> [How to complete this task]: Transcribe all the records exactly and omit any images they hold.

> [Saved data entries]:
*** Begin section ***

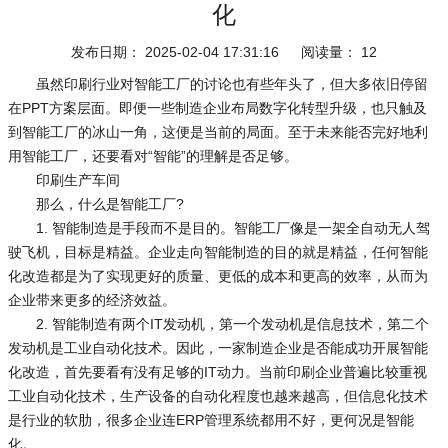
化
发布日期：
2025-02-04 17:31:16
阅读量：
12
虽然印刷行业对智能工厂的讨论也有些年头了，但大多依旧停留
在PPT方案层面。即便一些制造企业布局数字化转型升级，也只触及
到智能工厂的冰山一角，这便是当前的局面。至于未来能否完好地利
用智能工厂，还要看对“智能”的理解是否足够。
印刷生产车间
那么，什么是智能工厂?
1. 智能制造是手段而不是目的。智能工厂像是一架全自动无人驾
驶飞机，目标是精益。企业走向智能制造的目的就是精益，任何智能
化改造都是为了实现更好的质量、更低的成本和更高的效率，从而为
企业带来更多的经济效益。
2. 智能制造有两个IT发动机，第一个发动机是信息技术，第二个
发动机是工业自动化技术。因此，一家制造企业是否能成功开展智能
化改造，首先要看有没有足够的IT动力。当前印刷企业普遍比较重视
工业自动化技术，生产设备的自动化程度也越来越高，但信息化技术
是行业的软肋，很多企业连ERP管理系统都用不好，更何况是智能
化。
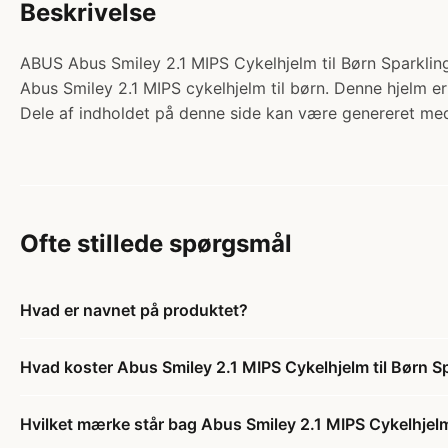
Beskrivelse
ABUS Abus Smiley 2.1 MIPS Cykelhjelm til Børn Sparkling
Abus Smiley 2.1 MIPS cykelhjelm til børn. Denne hjelm e
Dele af indholdet på denne side kan være genereret med
Ofte stillede spørgsmål
Hvad er navnet på produktet?
Hvad koster Abus Smiley 2.1 MIPS Cykelhjelm til Børn S
Hvilket mærke står bag Abus Smiley 2.1 MIPS Cykelhjelm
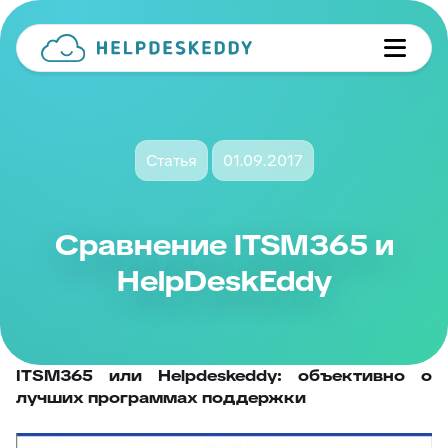
Статья
01.09.2017
Сравнение ITSM365 и
HelpDeskEddy
ITSM365 или Helpdeskeddy: объективно о
лучших программах поддержки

*** End section ***

> [Worked solution]:
化
发布日期：
2025-02-04 17:31:16
阅读量：
12
虽然印刷行业对智能工厂的讨论也有些年头了，但大多依旧停留
在PPT方案层面。即便一些制造企业布局数字化转型升级，也只触及
到智能工厂的冰山一角，这便是当前的局面。至于未来能否完好地利
用智能工厂，还要看对“智能”的理解是否足够。
印刷生产车间
那么，什么是智能工厂?
1. 智能制造是手段而不是目的。智能工厂像是一架全自动无人驾
驶飞机，目标是精益。企业走向智能制造的目的就是精益，任何智能
化改造都是为了实现更好的质量、更低的成本和更高的效率，从而为
企业带来更多的经济效益。
2. 智能制造有两个IT发动机，第一个发动机是信息技术，第二个
发动机是工业自动化技术。因此，一家制造企业是否能成功开展智能
化改造，首先要看有没有足够的IT动力。当前印刷企业普遍比较重视
工业自动化技术，生产设备的自动化程度也越来越高，但信息化技术
是行业的软肋，很多企业连ERP管理系统都用不好，更何况是智能
化。
Beskrivelse
ABUS Abus Smiley 2.1 MIPS Cykelhjelm til Børn Sparkling
Abus Smiley 2.1 MIPS cykelhjelm til børn. Denne hjelm e
Dele af indholdet på denne side kan være genereret med
Ofte stillede spørgsmål
Hvad er navnet på produktet?
Hvad koster Abus Smiley 2.1 MIPS Cykelhjelm til Børn S
Hvilket mærke står bag Abus Smiley 2.1 MIPS Cykelhjelm
Статья
01.09.2017
Сравнение ITSM365 и
HelpDeskEddy
ITSM365 или Helpdeskeddy: объективно о
лучших программах поддержки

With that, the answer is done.